真島は嬉しそうに口元を緩めたまま、ちょっと待っとれ、と販売窓口の方へ歩いて行った。
遠目から見えたのは、ガラスを一枚挟んだ向こうにいる販売員が狼狽えている姿と、そこに立っている真島の似合わない後ろ姿だった。
パイソンジャケットに革のパンツと言う服装は、やはり明るい時間帯には上手く混ざらないものなのだと思うと同時に、その似合わない風景に真島らしさを見つけられたような気がして、なまえは蛇柄の背中へと近付いて行く。
こちらに気付かない真島の背後から、ひょっこりと顔を出せば、青いトレーに二人分の映画チケットが置かれていた。

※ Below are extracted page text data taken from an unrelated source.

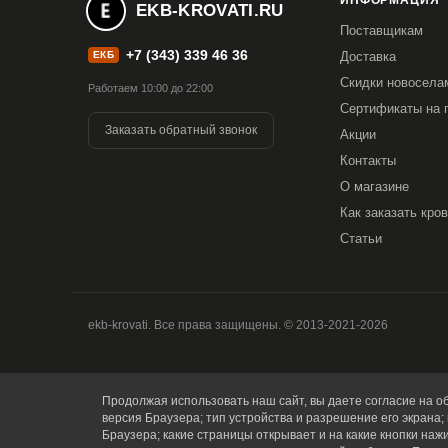
ИНФОРМАЦИЯ
EKB-KROVATI.RU
Каркас: орех кантри
Поставщикам
+7 (343) 339 46 36
Ножки: орех кантри
ЕКБ
Доставка
Скидки новосела
Работаем 10:00 до 22:00
Столешница: серый
Сертификаты на 
Заказать обратный звонок
Акции
Контакты
Гарантия
: 1 год/
О магазине
Как заказать кро
Статьи
ekb-krovati. Все права защищены. © 2013-2021-2026
Продолжая использовать наш сайт, вы даете согласие на об
версия Браузера; тип устройства и разрешение его экрана; 
Браузера; какие страницы открывает и на какие кнопки наж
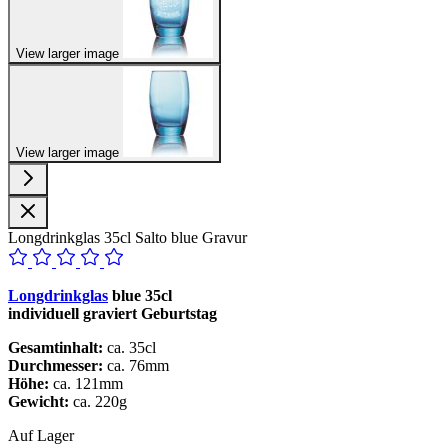
View larger image
View larger image
Longdrinkglas 35cl Salto blue Gravur
Longdrinkglas
blue 35cl
individuell graviert Geburtstag
Gesamtinhalt:
ca. 35cl
Durchmesser:
ca. 76mm
Höhe:
ca. 121mm
Gewicht:
ca. 220g
Auf Lager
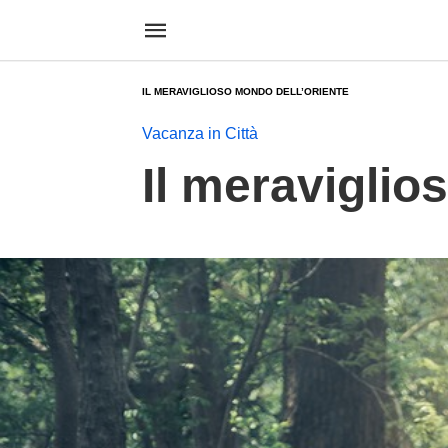
IL MERAVIGLIOSO MONDO DELL’ORIENTE
Vacanza in Città
Il meraviglio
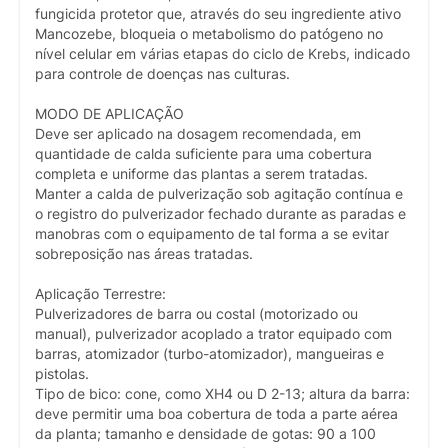
fungicida protetor que, através do seu ingrediente ativo
Mancozebe, bloqueia o metabolismo do patógeno no
nível celular em várias etapas do ciclo de Krebs, indicado
para controle de doenças nas culturas.
MODO DE APLICAÇÃO
Deve ser aplicado na dosagem recomendada, em
quantidade de calda suficiente para uma cobertura
completa e uniforme das plantas a serem tratadas.
Manter a calda de pulverização sob agitação contínua e
o registro do pulverizador fechado durante as paradas e
manobras com o equipamento de tal forma a se evitar
sobreposição nas áreas tratadas.
Aplicação Terrestre:
Pulverizadores de barra ou costal (motorizado ou
manual), pulverizador acoplado a trator equipado com
barras, atomizador (turbo-atomizador), mangueiras e
pistolas.
Tipo de bico: cone, como XH4 ou D 2-13; altura da barra:
deve permitir uma boa cobertura de toda a parte aérea
da planta; tamanho e densidade de gotas: 90 a 100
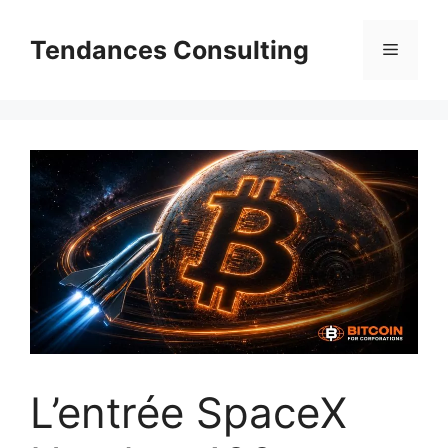
Aller
au
Tendances Consulting
Menu
contenu
L’entrée SpaceX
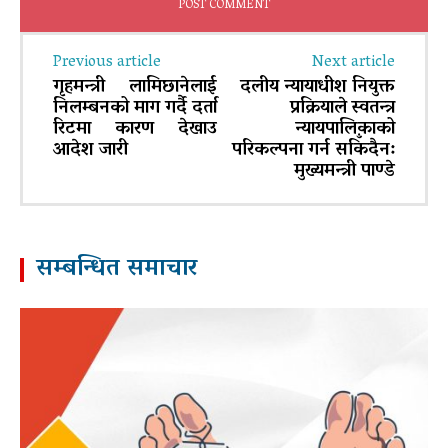
Previous article
Next article
गृहमन्त्री लामिछानेलाई
दलीय न्यायाधीश नियुक्त
निलम्बनको माग गर्दै दर्ता
प्रक्रियाले स्वतन्त्र
रिटमा कारण देखाउ
न्यायपालिकाको
आदेश जारी
परिकल्पना गर्न सकिँदैन:
मुख्यमन्त्री पाण्डे
सम्बन्धित समाचार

チケットを先に手にしたのは、真島の革手袋の指先だった。
そこでようやく真島は、自分の背後になまえがいる事に気付く。

「…なんや、お姉ちゃん。近くにおったんかい、」
「待ってるだけじゃ、つまらなくて。」

つまらない、と言うのは少しだけ当たりで、殆どが外れだった。
周りに馴染まない背中を見ていたら、何故か突然、真島の傍に行きたくなったなんて、あまりにも乙女過ぎる事情は伏せておく。
そうか、ならしゃあないのう、と人目も気にせず、真島はなまえの肩を抱くと、中行こか、とその場からなまえを丸ごと連れ去って行った。
楽しみやなァ、お姉ちゃん、と呟いた真島の声がとても傍に感じられて、なまえは素直に溢れる嬉しさに、はい、と頷いた。